While currently accurate ICIs biomarkers for response are lacking, we have described above an overview of those that are under investigation and have shown most promising results in preliminary studies. It is likely that by simultaneously evaluating several biomarkers, such as PD-L1 expression and tumour infiltrating lymphocytes, the predictive power would be improved.

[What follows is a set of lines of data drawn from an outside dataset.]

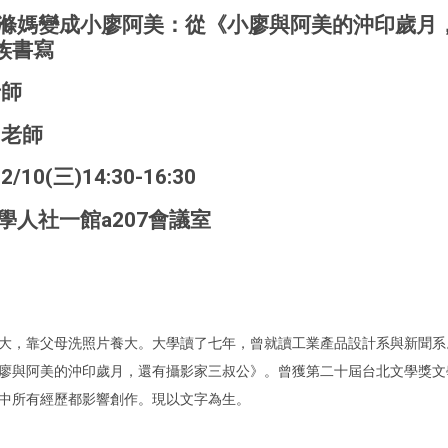
爸滌媽變成小廖阿美：從《小廖與阿美的沖印歲月
族書寫
老師
 老師
/10(三)14:30-16:30
學人社一館a207會議室
大，靠父母洗照片養大。大學讀了七年，曾就讀工業產品設計系與新聞系
廖與阿美的沖印歲月，還有攝影家三叔公》。曾獲第二十屆台北文學獎文
中所有經歷都影響創作。現以文字為生。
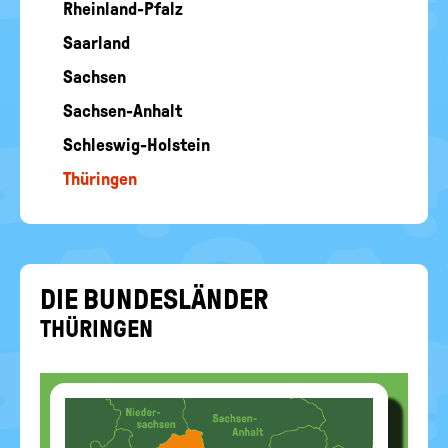
Rheinland-Pfalz
Saarland
Sachsen
Sachsen-Anhalt
Schleswig-Holstein
Thüringen
DIE BUN­DES­LÄN­DER
THÜ­RIN­GEN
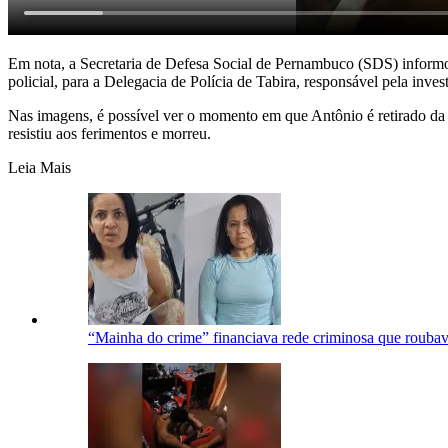
Em nota, a Secretaria de Defesa Social de Pernambuco (SDS) informou
policial, para a Delegacia de Polícia de Tabira, responsável pela inves
Nas imagens, é possível ver o momento em que Antônio é retirado da
resistiu aos ferimentos e morreu.
Leia Mais
“Mainha do crime” financiava rede criminosa que roubav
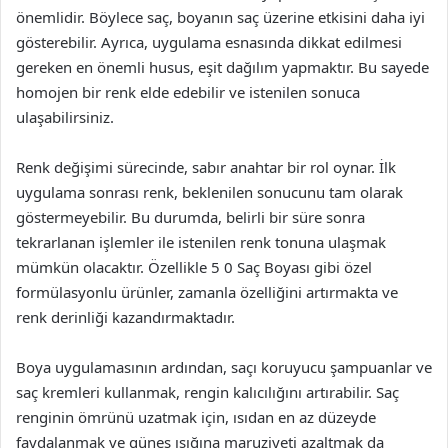
önemlidir. Böylece saç, boyanın saç üzerine etkisini daha iyi
gösterebilir. Ayrıca, uygulama esnasında dikkat edilmesi
gereken en önemli husus, eşit dağılım yapmaktır. Bu sayede
homojen bir renk elde edebilir ve istenilen sonuca
ulaşabilirsiniz.
Renk değişimi sürecinde, sabır anahtar bir rol oynar. İlk
uygulama sonrası renk, beklenilen sonucunu tam olarak
göstermeyebilir. Bu durumda, belirli bir süre sonra
tekrarlanan işlemler ile istenilen renk tonuna ulaşmak
mümkün olacaktır. Özellikle 5 0 Saç Boyası gibi özel
formülasyonlu ürünler, zamanla özelliğini artırmakta ve
renk derinliği kazandırmaktadır.
Boya uygulamasının ardından, saçı koruyucu şampuanlar ve
saç kremleri kullanmak, rengin kalıcılığını artırabilir. Saç
renginin ömrünü uzatmak için, ısıdan en az düzeyde
faydalanmak ve güneş ışığına maruziyeti azaltmak da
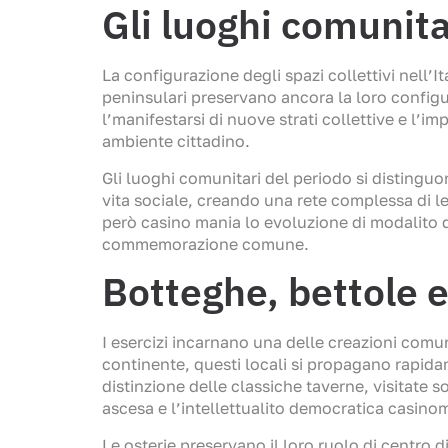
Gli luoghi comunita
La configurazione degli spazi collettivi nell’I
peninsulari preservano ancora la loro configu
l’manifestarsi di nuove strati collettive e l’i
ambiente cittadino.
Gli luoghi comunitari del periodo si distinguo
vita sociale, creando una rete complessa di le
però casino mania lo evoluzione di modalito d
commemorazione comune.
Botteghe, bettole e
I esercizi incarnano una delle creazioni comu
continente, questi locali si propagano rapidam
distinzione delle classiche taverne, visitate s
ascesa e l’intellettualito democratica casin
Le osterie preservano il loro ruolo di centro 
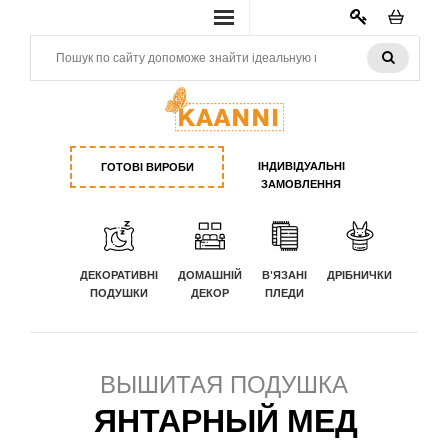
КАБИНЕТ
ІНДИВІДУАЛЬНІ
ГОТОВІ ВИРОБИ
ЗАМОВЛЕННЯ
ДЕКОРАТИВНІ
ДОМАШНІЙ
В'ЯЗАНІ
ДРІБНИЧКИ
ПОДУШКИ
ДЕКОР
ПЛЕДИ
ВЫШИТАЯ ПОДУШКА
ЯНТАРНЫЙ МЕД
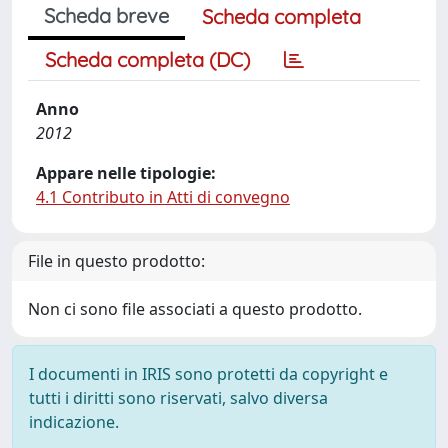
Scheda breve
Scheda completa
Scheda completa (DC)
Anno
2012
Appare nelle tipologie:
4.1 Contributo in Atti di convegno
File in questo prodotto:
Non ci sono file associati a questo prodotto.
I documenti in IRIS sono protetti da copyright e
tutti i diritti sono riservati, salvo diversa
indicazione.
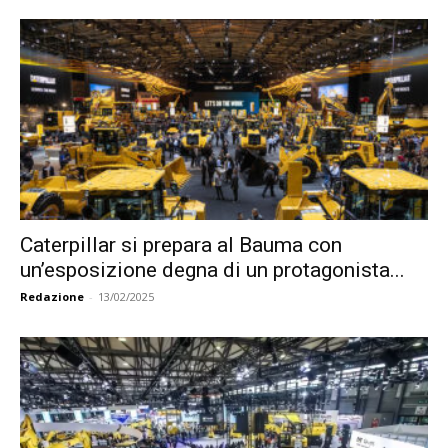
Caterpillar si prepara al Bauma con
un’esposizione degna di un protagonista...
Redazione
-
13/02/2025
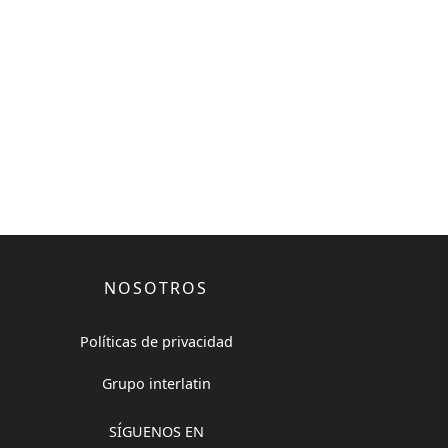
NOSOTROS
Políticas de privacidad
Grupo interlatin
SÍGUENOS EN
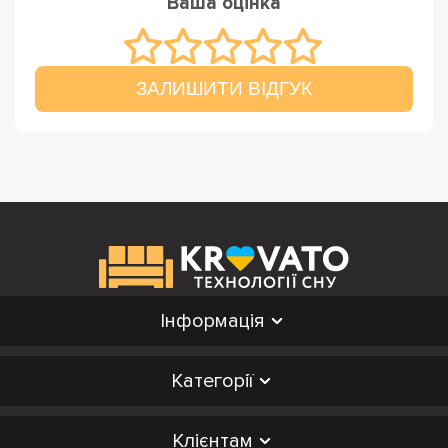
Ваша оцінка
ЗАЛИШИТИ ВІДГУК
Інформація
Категорії
Клієнтам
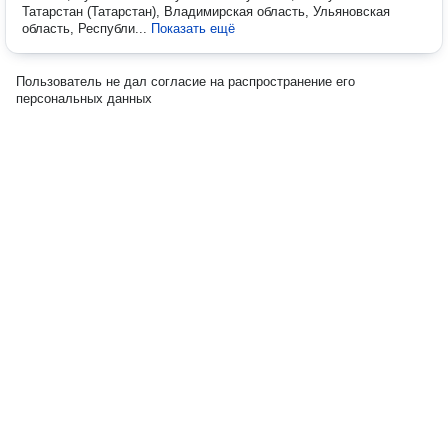
Татарстан (Татарстан), Владимирская область, Ульяновская
область, Республи...
Показать ещё
Пользователь не дал согласие на распространение его
персональных данных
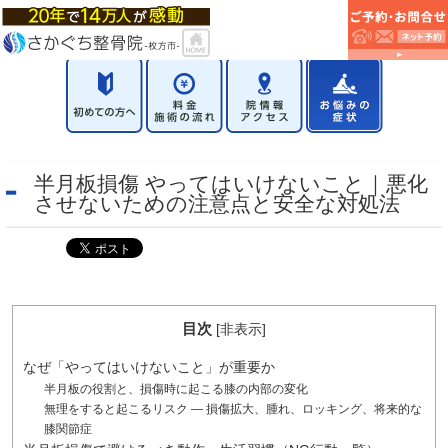
半月板損傷 やってはいけないこと｜悪化
させないための注意点と安全な対処法
目次
[
非表示
]
なぜ「やってはいけないこと」が重要か
半月板の役割と、損傷時に起こる膝の内部の変化
無理をすると起こるリスク — 損傷拡大、腫れ、ロッキング、将来的な
膝関節症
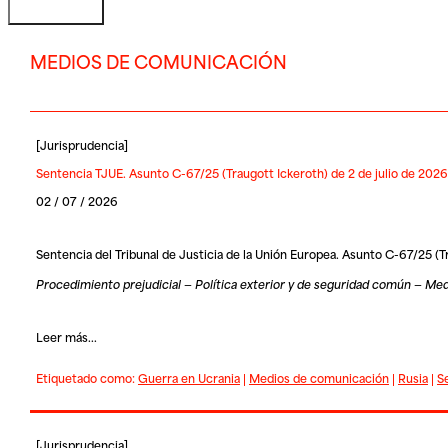
MEDIOS DE COMUNICACIÓN
[
Jurisprudencia
]
Sentencia TJUE. Asunto C-67/25 (Traugott Ickeroth) de 2 de julio de 2026
02 / 07 / 2026
Sentencia del Tribunal de Justicia de la Unión Europea. Asunto C-67/25 (T
Procedimiento prejudicial — Política exterior y de seguridad común — Med
Leer más...
Etiquetado como:
Guerra en Ucrania
|
Medios de comunicación
|
Rusia
|
S
[
Jurisprudencia
]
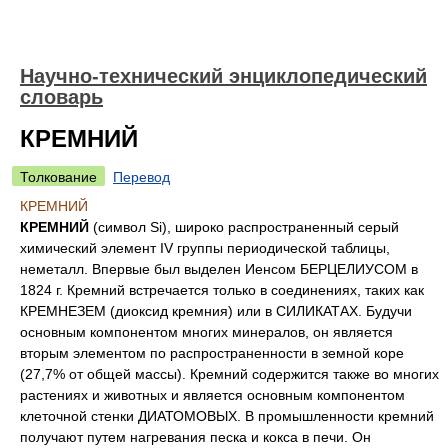
Научно-технический энциклопедический
словарь
КРЕМНИЙ
Толкование
Перевод
КРЕМНИЙ
КРЕМНИЙ
(символ Si), широко распространенный серый
химический элемент IV группы периодической таблицы,
неметалл. Впервые был выделен Иенсом БЕРЦЕЛИУСОМ в
1824 г. Кремний встречается только в соединениях, таких как
КРЕМНЕЗЕМ (диоксид кремния) или в СИЛИКАТАХ. Будучи
основным компонентом многих минералов, он является
вторым элементом по распространенности в земной коре
(27,7% от общей массы). Кремний содержится также во многих
растениях и животных и является основным компонентом
клеточной стенки ДИАТОМОВЫХ. В промышленности кремний
получают путем нагревания песка и кокса в печи. Он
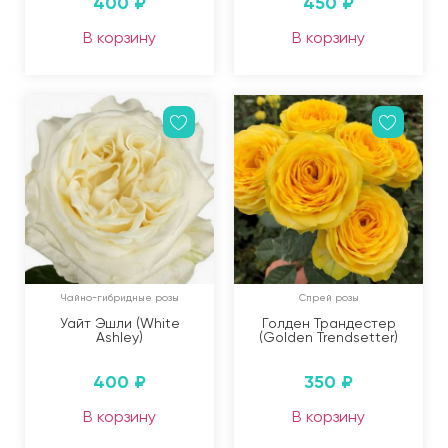
400
₽
450
₽
В корзину
В корзину
Чайно-гибридные розы
Спрей розы
Уайт Эшли (White
Голден Трандестер
Ashley)
(Golden Trendsetter)
400
₽
350
₽
В корзину
В корзину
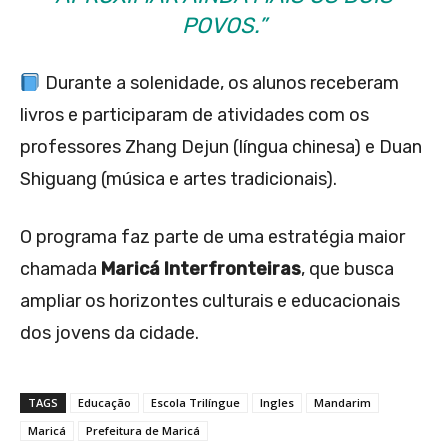
POVOS.”
Durante a solenidade, os alunos receberam
livros e participaram de atividades com os
professores Zhang Dejun (língua chinesa) e Duan
Shiguang (música e artes tradicionais).
O programa faz parte de uma estratégia maior
chamada
Maricá Interfronteiras
, que busca
ampliar os horizontes culturais e educacionais
dos jovens da cidade.
TAGS
Educação
Escola Trilíngue
Ingles
Mandarim
Maricá
Prefeitura de Maricá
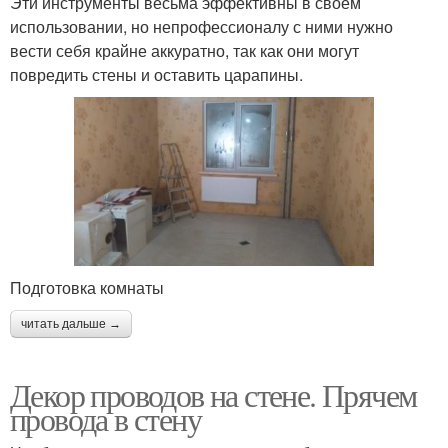
Эти инструменты весьма эффективны в своем
использовании, но непрофессионалу с ними нужно
вести себя крайне аккуратно, так как они могут
повредить стены и оставить царапины.
Подготовка комнаты
читать дальше →
Декор проводов на стене. Прячем
провода в стену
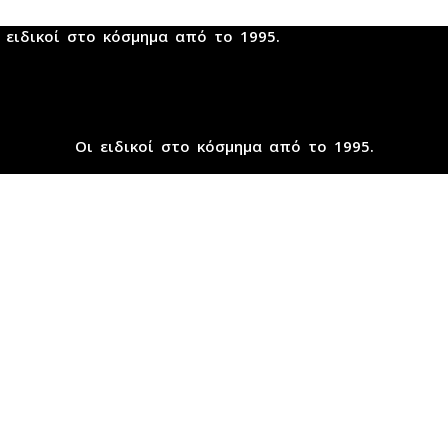
 ειδικοί στο κόσμημα από το 1995.
Οι ειδικοί στο κόσμημα από το 1995.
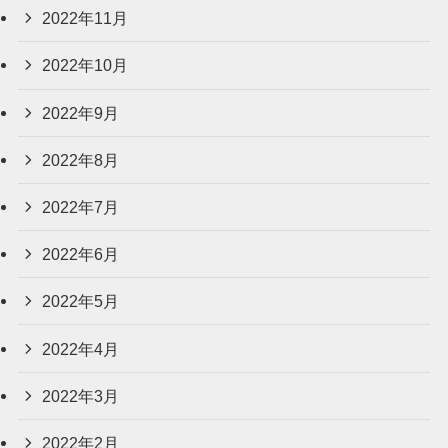
2022年11月
2022年10月
2022年9月
2022年8月
2022年7月
2022年6月
2022年5月
2022年4月
2022年3月
2022年2月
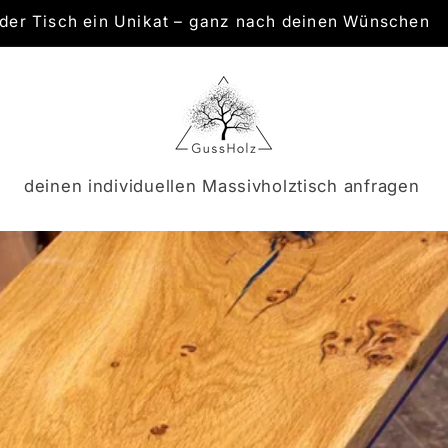
der Tisch ein Unikat – ganz nach deinen Wünschen
deinen individuellen Massivholztisch anfragen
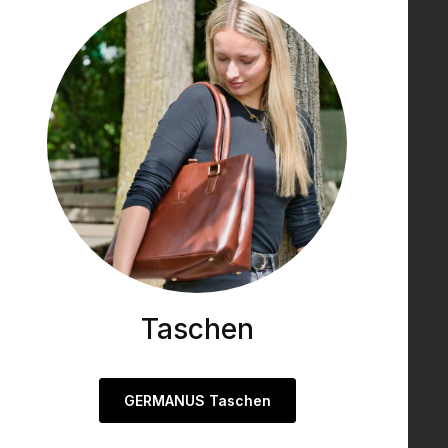
Taschen
GERMANUS Taschen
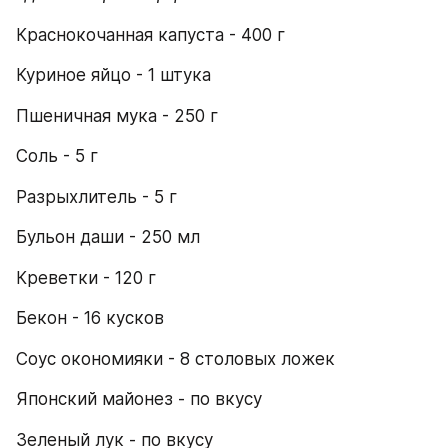
Краснокочанная капуста - 400 г
Куриное яйцо - 1 штука
Пшеничная мука - 250 г
Соль - 5 г
Разрыхлитель - 5 г
Бульон даши - 250 мл
Креветки - 120 г
Бекон - 16 кусков
Соус окономияки - 8 столовых ложек
Японский майонез - по вкусу
Зеленый лук - по вкусу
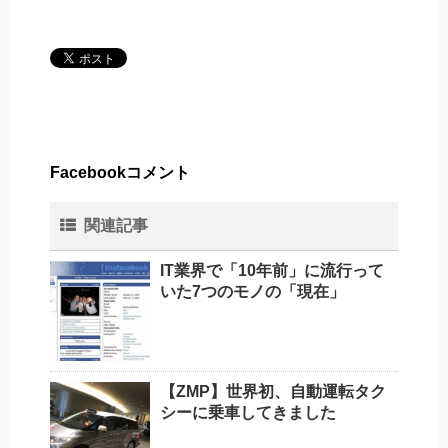
Facebookコメント
関連記事
IT業界で「10年前」に流行って
いた7つのモノの「現在」
【ZMP】世界初、自動運転タク
シーに乗車してきました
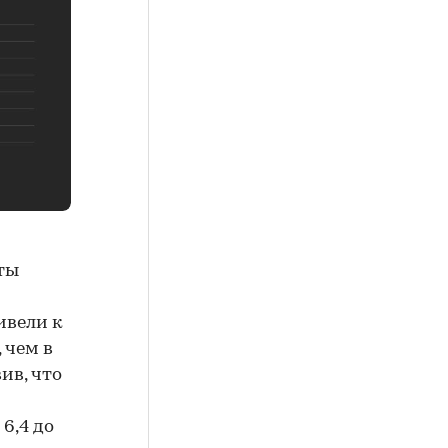
ты
ивели к
 чем в
ив, что
6,4 до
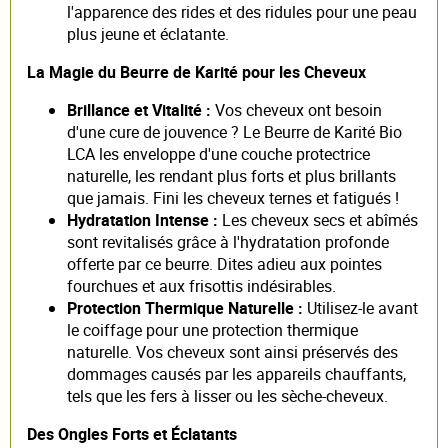
l'apparence des rides et des ridules pour une peau
plus jeune et éclatante.
La Magie du Beurre de Karité pour les Cheveux
Brillance et Vitalité :
Vos cheveux ont besoin
d'une cure de jouvence ? Le Beurre de Karité Bio
LCA les enveloppe d'une couche protectrice
naturelle, les rendant plus forts et plus brillants
que jamais. Fini les cheveux ternes et fatigués !
Hydratation Intense :
Les cheveux secs et abîmés
sont revitalisés grâce à l'hydratation profonde
offerte par ce beurre. Dites adieu aux pointes
fourchues et aux frisottis indésirables.
Protection Thermique Naturelle :
Utilisez-le avant
le coiffage pour une protection thermique
naturelle. Vos cheveux sont ainsi préservés des
dommages causés par les appareils chauffants,
tels que les fers à lisser ou les sèche-cheveux.
Des Ongles Forts et Éclatants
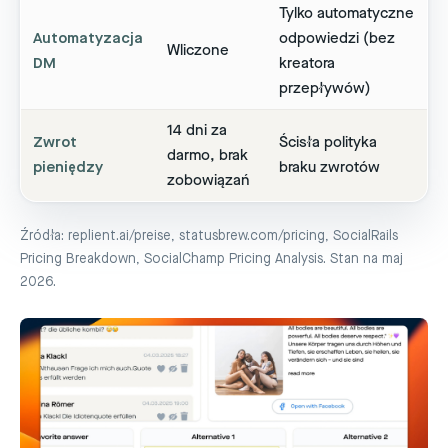
Tylko automatyczne
Automatyzacja
odpowiedzi (bez
Wliczone
DM
kreatora
przepływów)
14 dni za
Zwrot
Ścisła polityka
darmo, brak
pieniędzy
braku zwrotów
zobowiązań
Źródła: replient.ai/preise, statusbrew.com/pricing, SocialRails
Pricing Breakdown, SocialChamp Pricing Analysis. Stan na maj
2026.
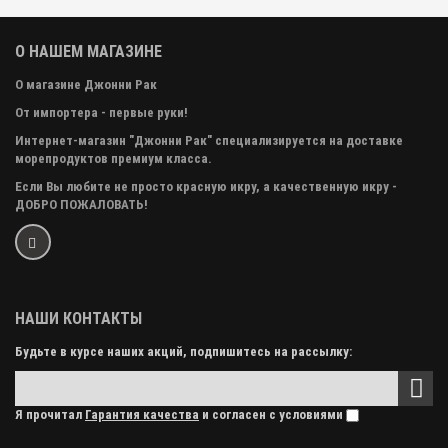
О НАШЕМ МАГАЗИНЕ
О магазине Джонни Рак
От импортера - первые руки!
Интернет-магазин "Джонни Рак" специализируется на доставке
морепродуктов премиум класса.
Если Вы любите не просто красную икру, а качественную икру -
ДОБРО ПОЖАЛОВАТЬ!
НАШИ КОНТАКТЫ
Будьте в курсе наших акций, подпишитесь на рассылку:
Я прочитал
Гарантия качества
и согласен с условиями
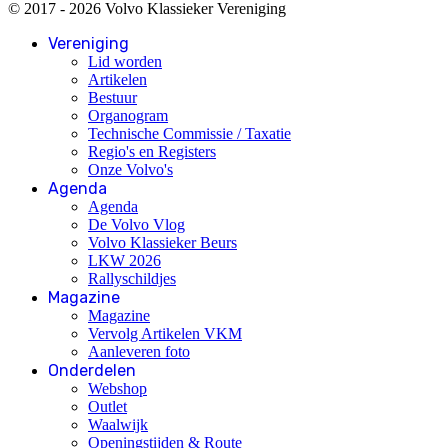
© 2017 - 2026 Volvo Klassieker Vereniging
Vereniging
Lid worden
Artikelen
Bestuur
Organogram
Technische Commissie / Taxatie
Regio's en Registers
Onze Volvo's
Agenda
Agenda
De Volvo Vlog
Volvo Klassieker Beurs
LKW 2026
Rallyschildjes
Magazine
Magazine
Vervolg Artikelen VKM
Aanleveren foto
Onderdelen
Webshop
Outlet
Waalwijk
Openingstijden & Route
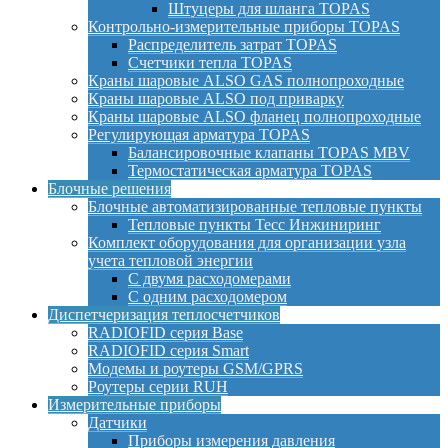
Штуцеры для шланга TOPAS
Контрольно-измерительные приборы TOPAS
Распределитель затрат TOPAS
Счетчики тепла TOPAS
Краны шаровые ALSO GAS полнопроходные
Краны шаровые ALSO под приварку
Краны шаровые ALSO фланец полнопроходные
Регулирующая арматура TOPAS
Балансировочные клапаны TOPAS MBV
Термостатическая арматура TOPAS
Блочные решения
Блочные автоматизированные тепловые пункты
Тепловые пункты Тесс Инжиниринг
Комплект оборудования для организации узла
учета тепловой энергии
С двумя расходомерами
С одним расходомером
Диспетчеризация теплосчетчиков
RADIOFID серия Base
RADIOFID серия Smart
Модемы и роутеры GSM/GPRS
Роутеры серии RUH
Измерительные приборы
Датчики
Приборы измерения давления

At the same time, the clinical benefit could be enriched by incorporating in vivo biomarkers based on molecular imaging techniques. For instance, tumour metabolism evaluation by PET might have a potential predictive role for response. Altogether, while ICIs has the potential to improve patient survival, it is key that we develop more reliable and accurate biomarkers that it will allow us to move towards more personalized treatments for NSCLC.
Liberini, Virginia et al. 2021. “NSCLC Biomarkers to Predict Response to Immunotherapy with Checkpoint Inhibitors (ICI): From the Cells to In Vivo Images.” Cancers 13(18).
Wang, Meina, Roy S Herbst, and Chris Boshoff. 2021. “Toward Personalized Treatment Approaches for Non-Small-Cell Lung Cancer.” Nature medicine 27(8): 1345–56.